Noise reduction filters for digital images and video are known. Several types of noise reduction filters exist. For example, spatial filters are used to remove noise spatially distributed within a given digital image or a given video frame. Simple spatial filtering algorithms may divide images into blocks of pixels and use block averaging to remove noise.
In digital video, temporal filtering is also used to remove noise in video frames. Temporal filtering exploits the high degree of correlation between pixels of successive frames in a video sequence. For example, filtering two or more corresponding pixels from multiple successive frames removes temporal noise.

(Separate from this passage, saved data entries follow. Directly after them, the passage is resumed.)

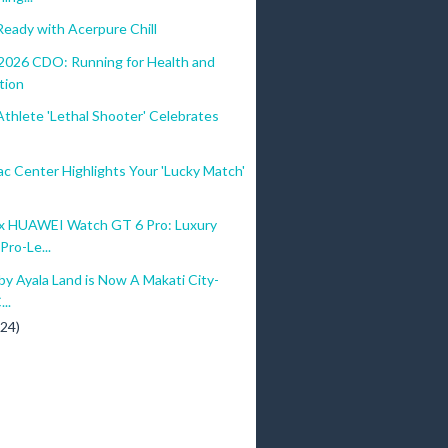
eady with Acerpure Chill
026 CDO: Running for Health and
tion
Athlete 'Lethal Shooter' Celebrates
c Center Highlights Your 'Lucky Match'
 HUAWEI Watch GT 6 Pro: Luxury
Pro-Le...
by Ayala Land is Now A Makati City-
..
(24)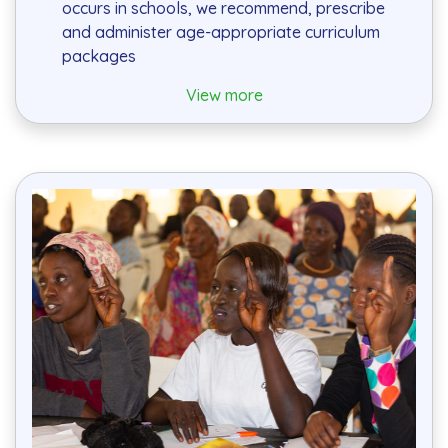
occurs in schools, we recommend, prescribe
and administer age-appropriate curriculum
packages
View more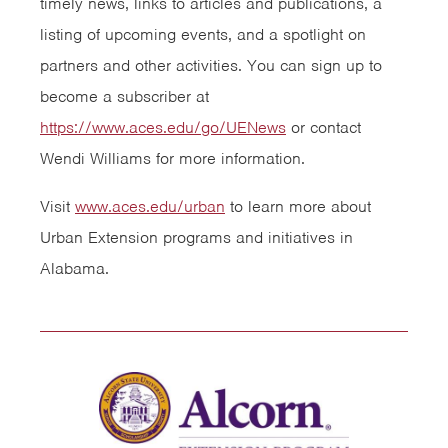
timely news, links to articles and publications, a
listing of upcoming events, and a spotlight on
partners and other activities. You can sign up to
become a subscriber at
https://www.aces.edu/go/UENews
or contact
Wendi Williams for more information.
Visit
www.aces.edu/urban
to learn more about
Urban Extension programs and initiatives in
Alabama.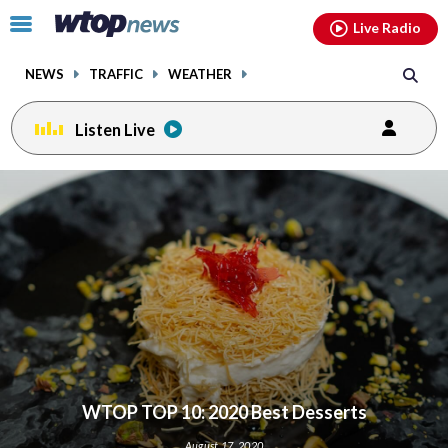
Email
facebook
instagram
x
tiktok
youtube
threads
Click
Live Radio
to
toggle
NEWS
TRAFFIC
WEATHER
navigation
menu.
Listen Live
WTOP TOP 10: 2020 Best Desserts
August 17, 2020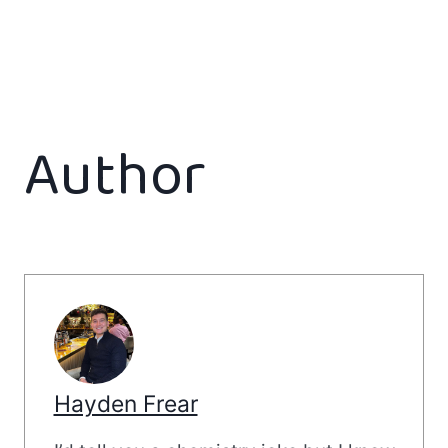
Author
Hayden Frear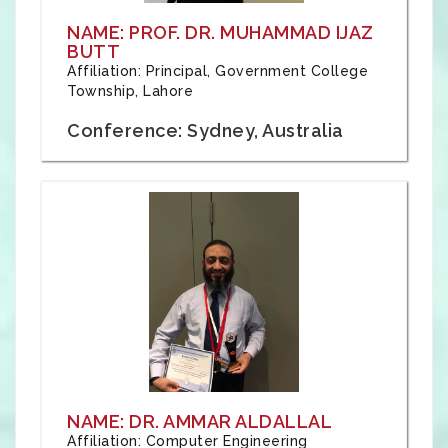
NAME: PROF. DR. MUHAMMAD IJAZ
BUTT
Affiliation: Principal, Government College
Township, Lahore
Conference: Sydney, Australia
NAME: DR. AMMAR ALDALLAL
Affiliation: Computer Engineering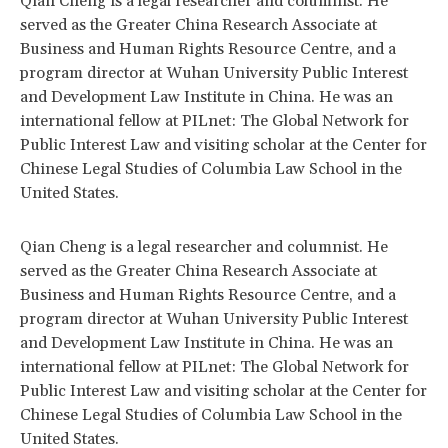
Qian Cheng is a legal researcher and columnist. He
served as the Greater China Research Associate at
Business and Human Rights Resource Centre, and a
program director at Wuhan University Public Interest
and Development Law Institute in China. He was an
international fellow at PILnet: The Global Network for
Public Interest Law and visiting scholar at the Center for
Chinese Legal Studies of Columbia Law School in the
United States.
Qian Cheng is a legal researcher and columnist. He
served as the Greater China Research Associate at
Business and Human Rights Resource Centre, and a
program director at Wuhan University Public Interest
and Development Law Institute in China. He was an
international fellow at PILnet: The Global Network for
Public Interest Law and visiting scholar at the Center for
Chinese Legal Studies of Columbia Law School in the
United States.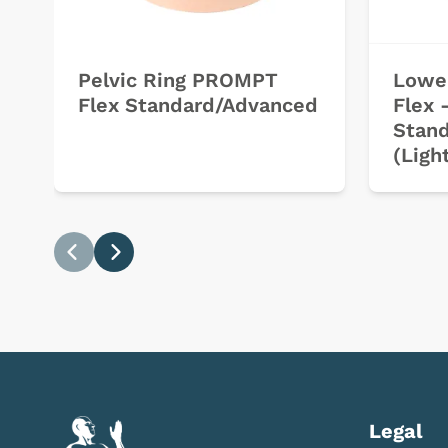
Pelvic Ring PROMPT
Lowe
Flex Standard/Advanced
Flex 
Stan
(Ligh
Previous
Next
Legal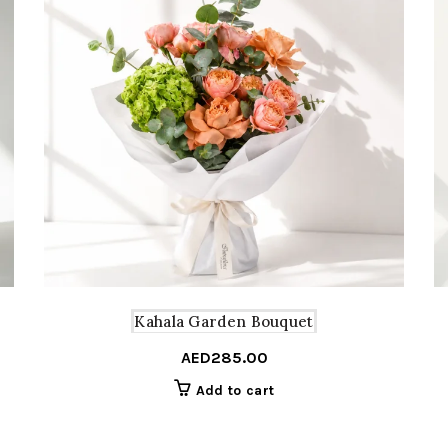
Kahala Garden Bouquet
AED
285.00
Add to cart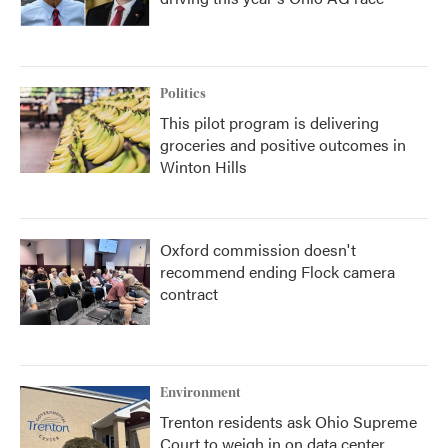
Politics
This pilot program is delivering
groceries and positive outcomes in
Winton Hills
Oxford commission doesn't
recommend ending Flock camera
contract
Environment
Trenton residents ask Ohio Supreme
Court to weigh in on data center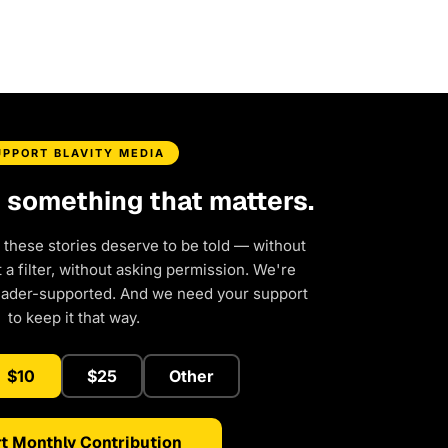
UPPORT BLAVITY MEDIA
d something that matters.
 these stories deserve to be told — without
a filter, without asking permission. We're
eader-supported. And we need your support
to keep it that way.
$10
$25
Other
t Monthly Contribution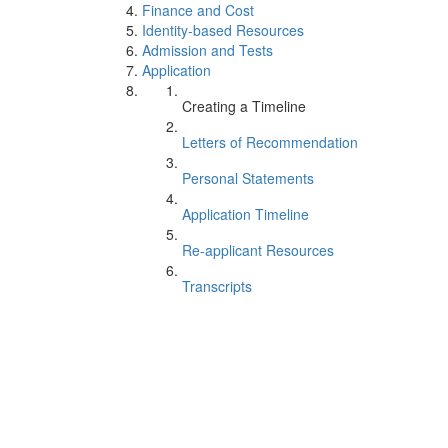
Finance and Cost
Identity-based Resources
Admission and Tests
Application
Creating a Timeline
Letters of Recommendation
Personal Statements
Application Timeline
Re-applicant Resources
Transcripts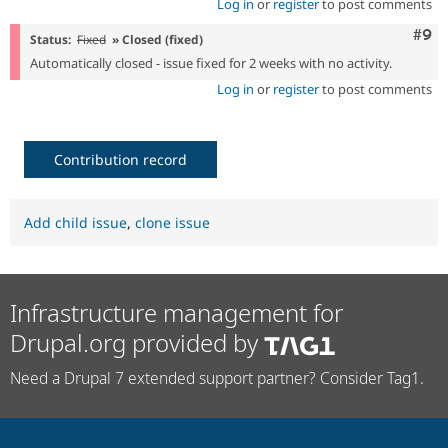
Log in
or
register
to post comments
Com
#9
Status:
Fixed
» Closed (fixed)
Automatically closed - issue fixed for 2 weeks with no activity.
Log in
or
register
to post comments
Contribution record
Add child issue
,
clone issue
Infrastructure management for
Drupal.org provided by
Need a Drupal 7 extended support partner? Consider Tag1.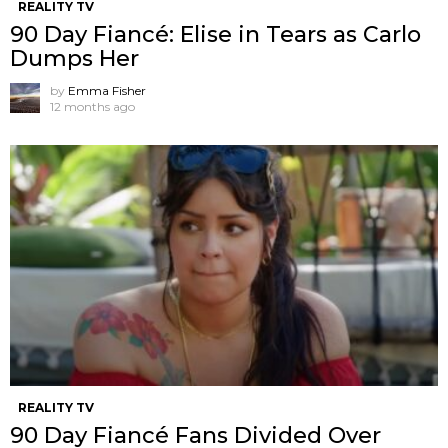
REALITY TV
90 Day Fiancé: Elise in Tears as Carlo
Dumps Her
by
Emma Fisher
12 months ago
REALITY TV
90 Day Fiancé Fans Divided Over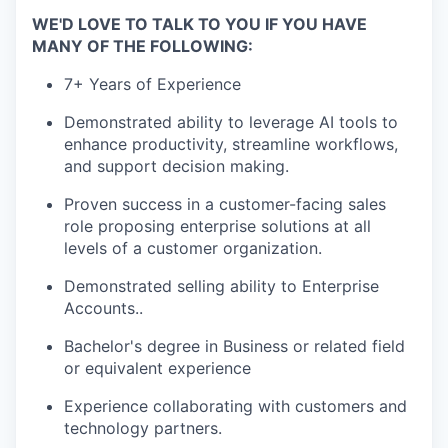
WE'D LOVE TO TALK TO YOU IF YOU HAVE
MANY OF THE FOLLOWING:
7+ Years of Experience
Demonstrated ability to leverage AI tools to
enhance productivity, streamline workflows,
and support decision making.
Proven success in a customer-facing sales
role proposing enterprise solutions at all
levels of a customer organization.
Demonstrated selling ability to Enterprise
Accounts..
Bachelor's degree in Business or related field
or equivalent experience
Experience collaborating with customers and
technology partners.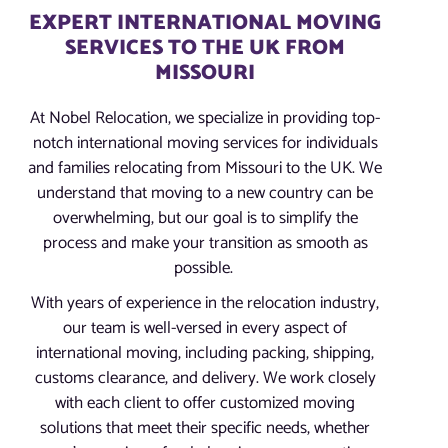
EXPERT INTERNATIONAL MOVING
SERVICES TO THE UK FROM
MISSOURI
At Nobel Relocation, we specialize in providing top-
notch international moving services for individuals
and families relocating from Missouri to the UK. We
understand that moving to a new country can be
overwhelming, but our goal is to simplify the
process and make your transition as smooth as
possible.
With years of experience in the relocation industry,
our team is well-versed in every aspect of
international moving, including packing, shipping,
customs clearance, and delivery. We work closely
with each client to offer customized moving
solutions that meet their specific needs, whether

Simple temporal filtering techniques include frame averaging in which a pixel in a current frame may be replaced by an average value of current and previous pixel values at the pixel location. Other schemes may use variable weights or filter coefficients to control the relative contribution of pixels from the current frame and pixels from previous frames. Weighted averaging of pixels from previous and current frames is also known as alpha-blending. More sophisticated techniques apply decision filters on every pixel position to non-linearly alpha-blend pixels in current and previous frames to improve image resolution.
Known noise reduction filters typically include a feedback loop to obtain pixel values of previous frames or pixel locations, so that they can be averaged, alpha-blended or otherwise combined with current pixels.
Unfortunately, there are drawbacks associated with known temporal reduction filters. While simple temporal noise reduction filters can effectively remove temporal noise, they may also lead to motion and static artifacts.
Motion artifacts are caused by combining or averaging pixels from different objects. When objects are in motion, pixel locations associated with an object in a previous frame, may be associated with another object in the current frame. Combining corresponding locations from a previous frame and a current frame may thus lead to pixels of different objects being blended. As an object moves its position across multiple frames, the blending process may create a ghostly contour that follows the object's motion. This in turn typically results in motion blur or a motion artifact.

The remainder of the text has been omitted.